Below are some records; output exactly the lines from the line with "Livraison GRATUITE sur" to the line with "MIDI-клавіатури", both ends kept, and nothing more.

Top of Record extracts

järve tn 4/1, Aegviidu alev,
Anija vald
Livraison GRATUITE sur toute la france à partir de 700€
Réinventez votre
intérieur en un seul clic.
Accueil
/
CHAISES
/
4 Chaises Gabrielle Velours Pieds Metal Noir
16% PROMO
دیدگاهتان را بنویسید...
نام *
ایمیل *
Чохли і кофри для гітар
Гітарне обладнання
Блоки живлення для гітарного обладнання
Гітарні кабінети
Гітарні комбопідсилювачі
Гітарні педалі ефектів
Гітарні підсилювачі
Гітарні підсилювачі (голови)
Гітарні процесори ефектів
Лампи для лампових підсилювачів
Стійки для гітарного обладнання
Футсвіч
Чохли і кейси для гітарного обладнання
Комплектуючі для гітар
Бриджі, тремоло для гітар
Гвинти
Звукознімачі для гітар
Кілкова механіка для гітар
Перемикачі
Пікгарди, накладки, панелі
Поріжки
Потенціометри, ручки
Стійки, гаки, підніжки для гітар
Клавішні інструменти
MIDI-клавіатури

Bottom of Record extracts
Top of Record extracts

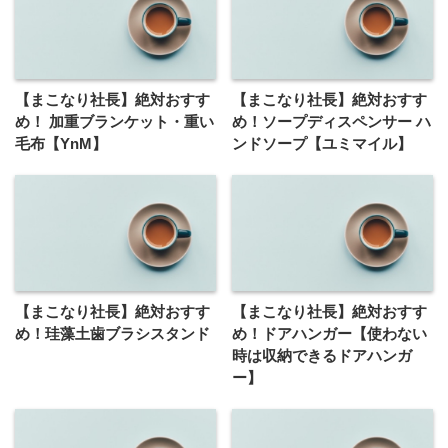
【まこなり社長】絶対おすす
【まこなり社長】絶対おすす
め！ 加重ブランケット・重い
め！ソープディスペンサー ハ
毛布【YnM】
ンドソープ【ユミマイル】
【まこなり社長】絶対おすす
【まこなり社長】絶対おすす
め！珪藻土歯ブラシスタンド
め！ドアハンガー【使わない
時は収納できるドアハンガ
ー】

Bottom of Record extracts

*Task response*:
Livraison GRATUITE sur toute la france à partir de 700€
Réinventez votre
intérieur en un seul clic.
Accueil
/
CHAISES
/
4 Chaises Gabrielle Velours Pieds Metal Noir
16% PROMO
دیدگاهتان را بنویسید...
نام *
ایمیل *
Чохли і кофри для гітар
Гітарне обладнання
Блоки живлення для гітарного обладнання
Гітарні кабінети
Гітарні комбопідсилювачі
Гітарні педалі ефектів
Гітарні підсилювачі
Гітарні підсилювачі (голови)
Гітарні процесори ефектів
Лампи для лампових підсилювачів
Стійки для гітарного обладнання
Футсвіч
Чохли і кейси для гітарного обладнання
Комплектуючі для гітар
Бриджі, тремоло для гітар
Гвинти
Звукознімачі для гітар
Кілкова механіка для гітар
Перемикачі
Пікгарди, накладки, панелі
Поріжки
Потенціометри, ручки
Стійки, гаки, підніжки для гітар
Клавішні інструменти
MIDI-клавіатури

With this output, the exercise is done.